When Lem and Billy’s father died, I paid his estate fifty-five dollars for a beautiful gray filly, long-legged and delicate, with big dark eyes. I named her Charlie. For ten and a half dollars more, I acquired the old man’s.12-gauge double-barrel, which in those days was a fancy gun, not used by common farmers. The right barrel threw a broken pattern but I soon learned to compensate for that. I would use that old firearm all my life and without hearing one complaint.
That spring, still shaky, I gave up my night wanderings and made a good crop for Captain Getzen, who had been patient, liking the way I worked. With my debts paid, I tried to heal our family by inviting the Collins boys to celebrate. Entreated by my sister, Billy accepted. And so, one Saturday, we rode to the O’Brien tavern in Suwannee County, the only place for thirty miles around that would still serve me. I had promised Minnie I would pick no fights, even in fun, and that evening things went fine. For such good Methodists, Lem and Billy got uproarious, and Lem toasted me over and over, yelling, “See that, Bill? Ed ain’t near so bad as what you thought!” Made me feel so kindly toward my fellow men, even my brother-in-law, that I jumped up on a table to lead all my new friends in a grand old marching song of the Confederacy, to which every man present knew the rousing chorus:
Hurrah! Hurrah! For Southern rights, Hurrah!

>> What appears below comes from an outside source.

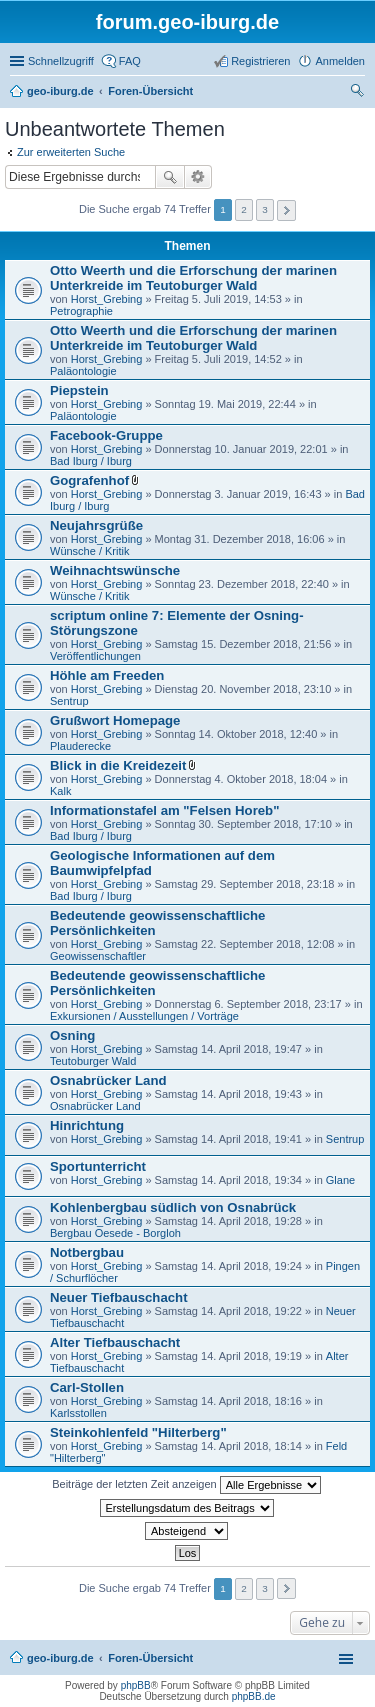 This screenshot has height=1707, width=375. What do you see at coordinates (89, 551) in the screenshot?
I see `Wünsche / Kritik` at bounding box center [89, 551].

Hurrah for the Bonnie Blue Flag that flies the single star!
When I sang out the cornet part (buppa-ba-buppa-ba-boo, ba-buppa-ba-buppa ba-buppa ba-boo!), Lem hollered to the crowd that his friend Ed might be the finest kind of farmer but his singing voice was a greav-ious insult to Southern rights and maybe our blue flag, too. He did his best to haul me off that table, with the whole room cat-calling and laughing, the singer included. But when I caught Lem with a boot swipe to the mouth, he grabbed my heel, and my momentum swung me off the table in a whirl of walls and faces, yells and smoke, and the oak floor struck me so hard that I couldn’t place the pain; when I tried to jump up, cursing and laughing, I collapsed and fainted. I was carted home in a wagon, both knees broken.